» Directions for this task
If a line in the records below contains the word "Bewertungen", return that line.

↓↓↓

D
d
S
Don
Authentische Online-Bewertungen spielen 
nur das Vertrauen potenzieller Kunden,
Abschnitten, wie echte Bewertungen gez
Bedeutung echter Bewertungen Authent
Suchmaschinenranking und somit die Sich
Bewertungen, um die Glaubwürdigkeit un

↑↑↑

» Reply to the exercise
Authentische Online-Bewertungen spielen 
Abschnitten, wie echte Bewertungen gez
Bedeutung echter Bewertungen Authent
Bewertungen, um die Glaubwürdigkeit un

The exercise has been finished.